Each line from the one containing "Organisation" to the end of the entries is to be repeated exactly, and no other line.

[Input data — start]

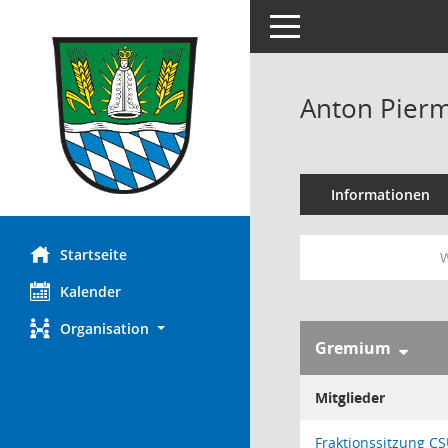
Toggle navigation
Anton Pierm
Informationen
Startseite
W
Kalender
Organisation
Gremium
Mitglieder
Fraktionssitzung C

[Input data — finish]

### [Exercise response]
Organisation
Gremium
Mitglieder
Fraktionssitzung C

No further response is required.